We have isolated from Salmonella typhimurium a gene, designated pmrD, that confers resistance to the membrane-damaging drug, polymyxin B when expressed from the medium-copy-number plasmid pHSG576. The gene maps to 46 min on the standard genetic map, near the menB gene, and is therefore distinct from the previously described pmrA locus. We have mapped the polymyxin resistance activity to a 1.3-kb ClaI-PvuII fragment which contains a small open reading frame that could encode an 85-amino-acid peptide. When an omega-Tet insertion was made into the putative pmrD open reading frame (pmrD2::omega-Tet), the resulting plasmid no longer conferred polymyxin resistance, whereas an omega-Tet insertion into vector sequences had no effect. Maxicell analysis confirmed that a protein of the expected size is made in vivo. The PmrD protein shows no significant homology to any known protein, but it does show limited homology across the active site of the p15 acid protease from Rous sarcoma virus, indicating that the protein may have proteolytic activity. However, changing the aspartic acid residue at the putative active site to alanine reduced but did not eliminate polymyxin resistance. When pmrD2::omega-Tet replaced the chromosomal copy of pmrD, the resulting strain showed wild-type sensitivity to polymyxin and could be complemented to resistance by a plasmid that carried pmrD. The pmrA505 allele confers resistance to polymyxin when present in single copy on the chromosome or when present on a plasmid in pmrA+ pmrD+ cells. In combination with the pmrD(2)::-Tet mutation, the effect o the pmrA505 allele on polymyxin resistance was reduced, whether pmrA505 was present in the chromosome or on a plasmid. Conversely, a strain carrying an insertion in pmrA could be complemented to polymyxin resistance by a plasmid carrying the pmrA505 allele but not by a plasmid carrying pmrD. On the basis of these results, we suggest that polymyxin resistance is mediated by an interaction between PmrA or a PmrA-regulated gene product and PmrD.

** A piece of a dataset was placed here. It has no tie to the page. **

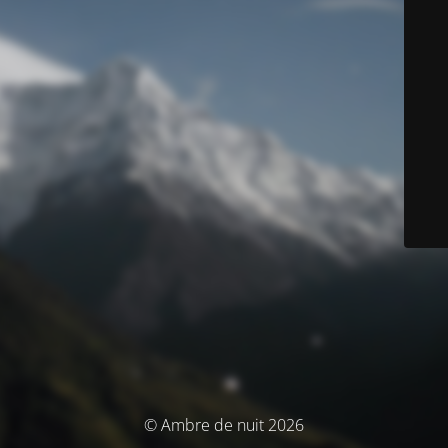
© Ambre de nuit 2026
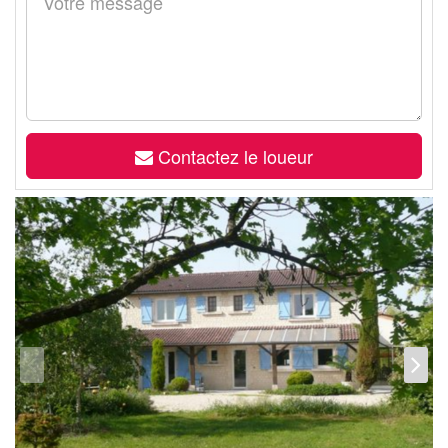
Contactez le loueur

Spontaneous pmrA mutants of Salmonella typhimurium LT2 define a new two-component regulatory system with a possible role in virulence.

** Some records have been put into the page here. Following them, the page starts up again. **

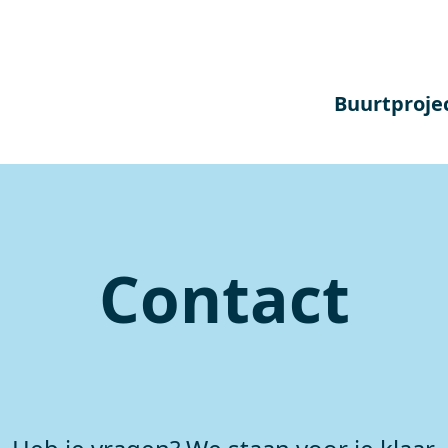
Buurtproje
Contact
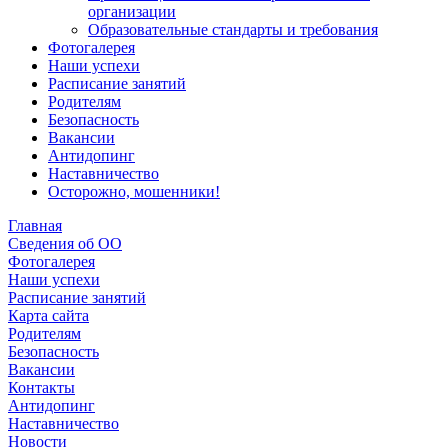
организации
Образовательные стандарты и требования
Фотогалерея
Наши успехи
Расписание занятий
Родителям
Безопасность
Вакансии
Антидопинг
Наставничество
Осторожно, мошенники!
Главная
Сведения об ОО
Фотогалерея
Наши успехи
Расписание занятий
Карта сайта
Родителям
Безопасность
Вакансии
Контакты
Антидопинг
Наставничество
Новости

We isolated spontaneous mutations (pmrA) in the smooth strain Salmonella typhimurium LT2 that show increased resistance to the cationic antibacterial proteins of human neutrophils and to the drug polymyxin B. The mutation in one strain, JKS5, maps to 93 min on the S. typhimurium chromosome, near the proP gene and the melAB operon. The mutation, designated pmrA505, confers a 1,000-fold increase in resistance to polymyxin B and a 2- to 4-fold increase in resistance to neutrophil proteins. We cloned both the pmrA505 and pmrA+ alleles and found that the pmrA+ gene is partially dominant over pmrA505. DNA sequence analysis of the pmrA505 clone revealed three open reading frames (ORFs). The deduced amino acid sequences indicated that ORF1 encodes a 548-amino-acid (aa) protein with a putative membrane-spanning domain and no significant homology to any known protein. ORF2 and ORF3, which encode 222- and 356-aa proteins, respectively, show strong homology with the OmpR-EnvZ family of two-component regulatory systems. ORF2 showed homology with a number of response regulators, including OmpR and PhoP, while ORF3 showed homology to histidine kinase-sensor proteins EnvZ and PhoR. Genetic analysis of the cloned genes suggested that ORF2 contained the pmrA505 mutation. Comparison of the pmrA505 and pmrA+ ORF2 DNA sequences revealed a single G-A transition, which would result in a His-to-Arg substitution at position 81 in the ORF2 mutant protein. We therefore designate ORF2 PmrA and ORF3 PmrB. The function of ORF1 is unknown.